This analysis, which takes into consideration the specific characteristics of both the agents and the context, can be understood in terms of what John Haugeland (1998) has called “existential holism” regarding the understanding of natural language. According to Haugeland, the meaning of a proposition cannot be understood in isolation from the context, as per common sense holism. But this is not enough: Haugeland argues that there is no understanding (of natural language, but also in general) without “mattering” and “caring”. The “mattering” discloses the existential dimension of understanding that, in my case, should be taken as the motivating reason governing sense-making in extended epistemic practices. As we will see in the next section, this “mattering” has a fundamentally affective dimension.

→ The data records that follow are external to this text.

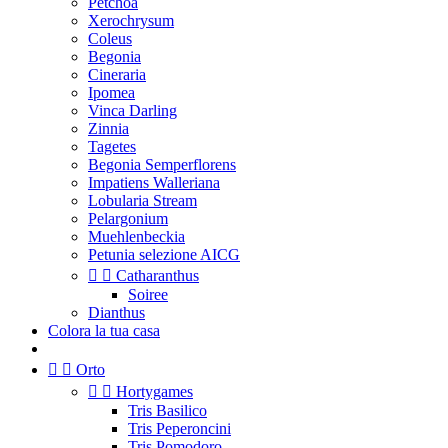
Petchoa
Xerochrysum
Coleus
Begonia
Cineraria
Ipomea
Vinca Darling
Zinnia
Tagetes
Begonia Semperflorens
Impatiens Walleriana
Lobularia Stream
Pelargonium
Muehlenbeckia
Petunia selezione AICG


Catharanthus
Soiree
Dianthus
Colora la tua casa


Orto


Hortygames
Tris Basilico
Tris Peperoncini
Tris Pomodoro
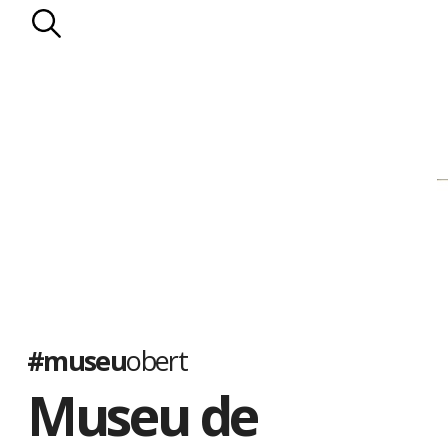
#museu
obert
Museu de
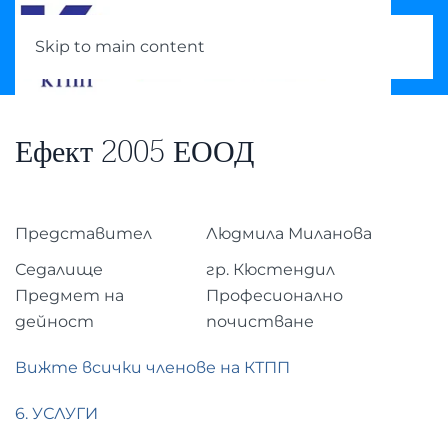
Skip to main content
Ефект 2005 ЕООД
Представител
Людмила Миланова
Седалище
гр. Кюстендил
Предмет на
Професионално
дейност
почистване
Вижте всички членове на КТПП
6. УСЛУГИ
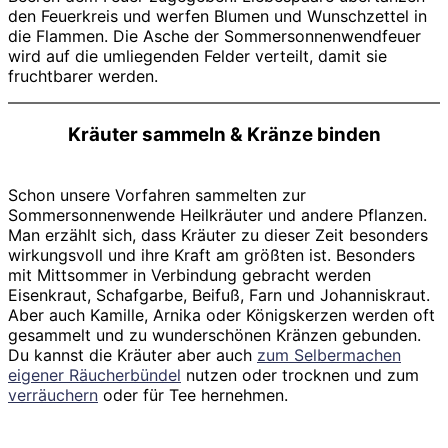
den Feuerkreis und werfen Blumen und Wunschzettel in
die Flammen. Die Asche der Sommersonnenwendfeuer
wird auf die umliegenden Felder verteilt, damit sie
fruchtbarer werden.
Kräuter sammeln & Kränze binden
Schon unsere Vorfahren sammelten zur
Sommersonnenwende Heilkräuter und andere Pflanzen.
Man erzählt sich, dass Kräuter zu dieser Zeit besonders
wirkungsvoll und ihre Kraft am größten ist. Besonders
mit Mittsommer in Verbindung gebracht werden
Eisenkraut, Schafgarbe, Beifuß, Farn und Johanniskraut.
Aber auch Kamille, Arnika oder Königskerzen werden oft
gesammelt und zu wunderschönen Kränzen gebunden.
Du kannst die Kräuter aber auch
zum Selbermachen
eigener Räucherbündel
nutzen oder trocknen und zum
verräuchern
oder für Tee hernehmen.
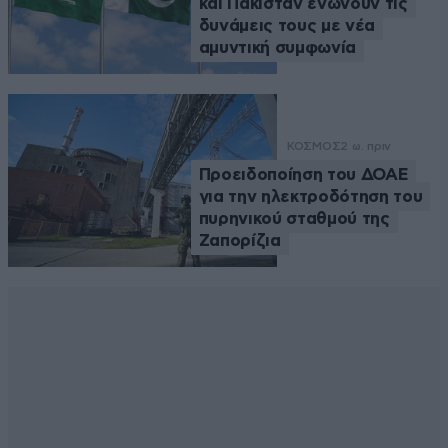
και Πακιστάν ενώνουν τις
δυνάμεις τους με νέα
αμυντική συμφωνία
ΚΟΣΜΟΣ
2 ω. πριν
Προειδοποίηση του ΔΟΑΕ
για την ηλεκτροδότηση του
πυρηνικού σταθμού της
Ζαπορίζια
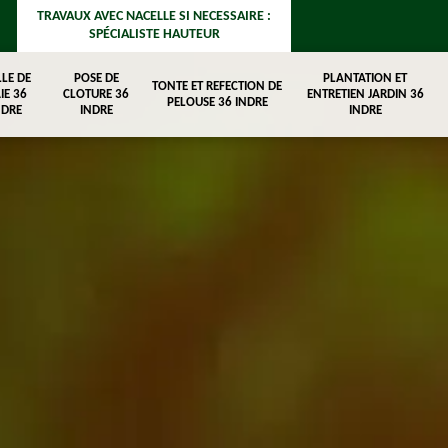
TRAVAUX AVEC NACELLE SI NECESSAIRE :
SPÉCIALISTE HAUTEUR
LLE DE
POSE DE
PLANTATION ET
TONTE ET REFECTION DE
IE 36
CLOTURE 36
ENTRETIEN JARDIN 36
PELOUSE 36 INDRE
NDRE
INDRE
INDRE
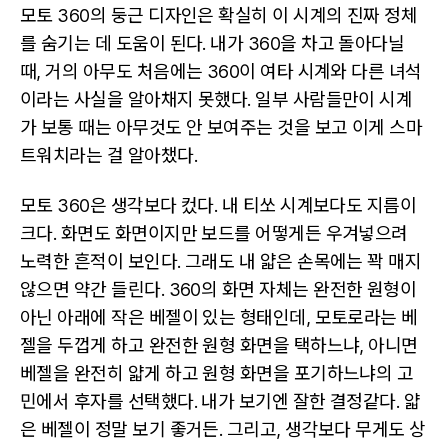
모토 360의 둥근 디자인은 확실히 이 시계의 진짜 정체
를 숨기는 데 도움이 된다. 내가 360을 차고 돌아다닐
때, 거의 아무도 처음에는 360이 여타 시계와 다른 녀석
이라는 사실을 알아채지 못했다. 일부 사람들만이 시계
가 보통 때는 아무것도 안 보여주는 것을 보고 이게 스마
트워치라는 걸 알아챘다.
모토 360은 생각보다 컸다. 내 티쏘 시계보다도 지름이
크다. 화면도 화면이지만 보드를 어떻게든 우겨넣으려
노력한 흔적이 보인다. 그래도 내 얇은 손목에는 꽉 매지
않으면 약간 들린다. 360의 화면 자체는 완전한 원형이
아닌 아래에 작은 베젤이 있는 형태인데, 모토로라는 베
젤을 두껍게 하고 완전한 원형 화면을 택하느냐, 아니면
베젤을 완전히 얇게 하고 원형 화면을 포기하느냐의 고
민에서 후자를 선택했다. 내가 보기엔 잘한 결정같다. 얇
은 베젤이 정말 보기 좋거든. 그리고, 생각보다 무게도 상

It can be argued that these concerns are egotistical and because of that, bringing existential necessity into the picture does not really provide a truly social framework for the socially extended mind. But I think that we are not obliged to be reductionist about existential necessity either, i.e., take it just in terms of survival, shelter, and nourishment. For Haugeland, with a key reference to Heidegger (Haugeland, 2013), if existence is in play, it is never “just” about survival, shelter, and nourishment. The needs cannot easily be factored into basic needs of the species: they are personal and they are centered around the uniqueness of each individual. Or, if they do, this has to be done on an individual case-by-case basis and not construed as a species-wide requirement. It is true that in my example the main concern is “safety”, but neither should the need for survival be understood only as an individualistic concern. We can, in fact, find a worldly, existential necessity in terms of survival if we consider that by hiking the glacier I can appreciate the drastic receding of the glacier since the so-called Little Ice Age. Through this realization, I could become aware of the real dangers of climate change to life on our planet. We can also suppose that the alpine guide could train me to find proof of and measure the glacier’s regression, since she very much shares this environmental concern. But, again, the survival of the species and the planet cannot be understood only in terms of basic needs. From an existentialist perspective, it has to do with the meaning that I, exactly I, with my personal needs, history, and projects, confer to life. But this is also true of my finitude. In fact, one’s own death means a very specific end to the existence that belongs uniquely to that person, and this is a relation to oneself that completely permeates one’s needs and concerns.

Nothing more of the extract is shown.